Epigenetic Silencing of DKK3 in medulloblastoma.

Medulloblastoma (MB) is a malignant pediatric brain tumor arising in the cerebellum consisting of four distinct subgroups: WNT, SHH, Group 3 and Group 4, which exhibit different molecular phenotypes. We studied the expression of Dickkopf (DKK) 1-4 family genes, inhibitors of the Wnt signaling cascade, in MB by screening 355 expression profiles derived from four independent datasets. Upregulation of DKK1, DKK2 and DKK4 mRNA was observed in the WNT subgroup, whereas DKK3 was downregulated in 80% MBs across subgroups with respect to the normal cerebellum (p < 0.001). Since copy number aberrations targeting the DKK3 locus (11p15.3) are rare events, we hypothesized that epigenetic factors could play a role in DKK3 regulation. Accordingly, we studied 77 miRNAs predicting to repress DKK3; however, no significant inverse correlation between miRNA/mRNA expression was observed. Moreover, the low methylation levels in the DKK3 promoters (median: 3%, 5% and 5% for promoter 1, 2 and 3, respectively) excluded the downregulation of gene expression by methylation. On the other hand, the treatment of MB cells with Trichostatin A (TSA), a potent inhibitor of histone deacetylases (HDAC), was able to restore both DKK3 mRNA and protein. In conclusion, DKK3 downregulation across all MB subgroups may be due to epigenetic mechanisms, in particular, through chromatin condensation.

1. Introduction

Medulloblastoma (MB) is a highly malignant embryonic tumor of the cerebellum and accounts for 20% of all intracranial tumors of childhood [1]. Although MB has been considered a unique disease, several studies demonstrated remarkable intertumor heterogeneity, suggesting distinct molecular subgroups [2-5]. Current patient risk stratification is based on clinical factors (age at diagnosis, metastatic disease and extent of resection), as well as histological subgroups (classic, desmoplastic, large cell anaplastic MB) [6]. The current consensus is that there are four major subgroups, named WNT, SHH, Group 3 and Group 4 [7,8].

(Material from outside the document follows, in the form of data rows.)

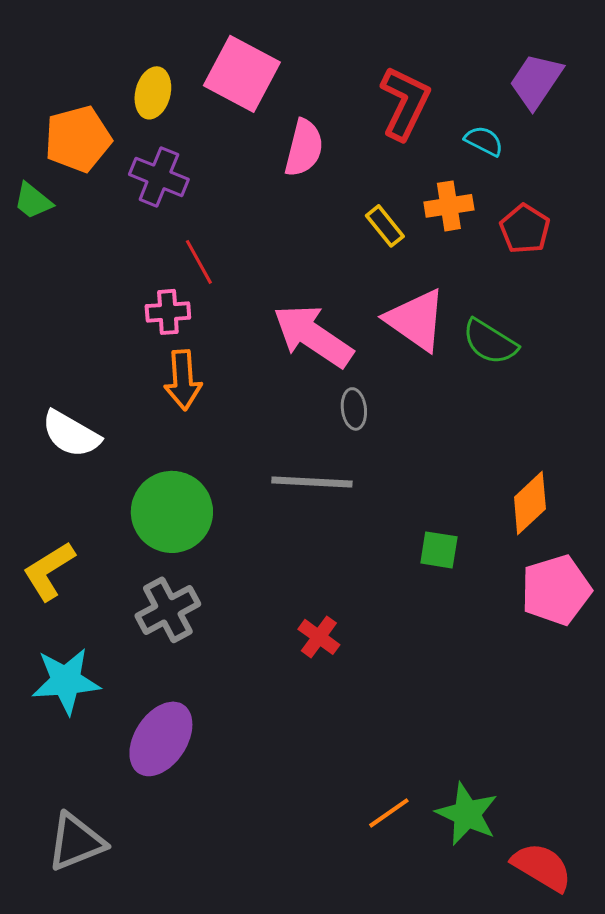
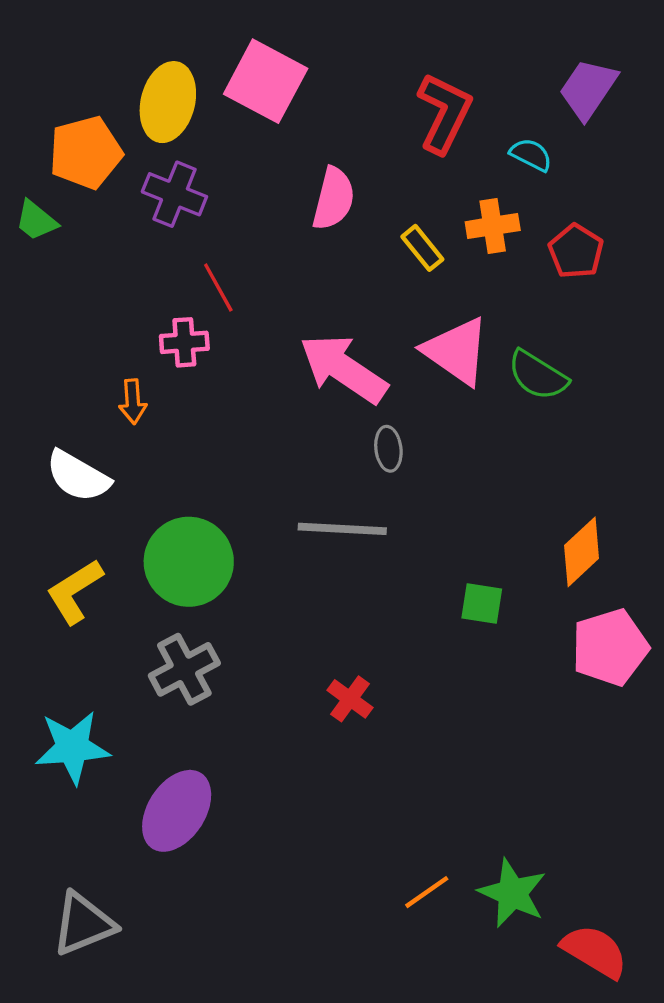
yellow ellipse: (153, 93) -> (168, 102), size x1.4
pink semicircle: (304, 148) -> (334, 199), moved
orange arrow: (183, 380) -> (133, 402), moved, size x0.7
yellow L-shape: (49, 571) -> (75, 591), moved

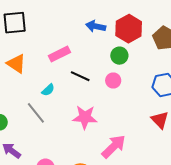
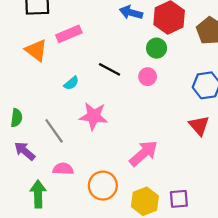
pink rectangle: (59, 54) -> (69, 34), moved
gray line: (36, 113) -> (54, 131), moved
pink star: (85, 117) -> (94, 116), moved

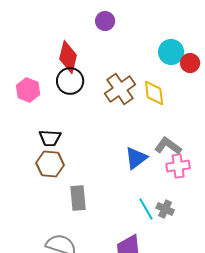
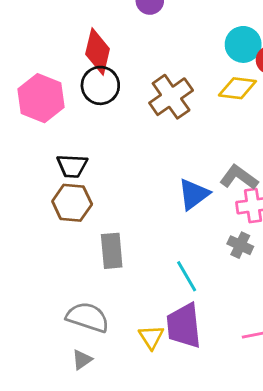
pink hexagon: (28, 90) -> (41, 98), size x1.4
yellow diamond: (154, 93) -> (237, 88), moved, turned -76
cyan line: (146, 209) -> (187, 276), moved
gray cross: (165, 209) -> (240, 245), moved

Deregulation of Wingless (Wnt), Sonic Hedgehog (SHH) and Notch signaling pathways play a critical role in MB pathogenesis [9]. Two main classes of Wnt signaling antagonists have been discovered; both prevent the ligand-receptor interaction. The first class binds Wnt proteins and includes the secreted Frizzled-related protein (sFRP) family, Wnt inhibitory factor-1 (WIF-1) and Cerberus. The second class comprises members of DKK family, which bind one subunit of the Wnt receptor complex [10,11]. Members of DKK and sFRP gene families have been reported to act as tumor suppressor genes in several malignancies [12-16]. The epigenetic downregulation of DKK1 in MB tumors and cell lines was first described by Vibhakar et al.[17]. In this tumor, inhibitors of histone deacetylases (HDAC), such as Trichostatin A (TSA), have been reported to induce re-expression of several genes, including CASP8 and DKK1[17-19].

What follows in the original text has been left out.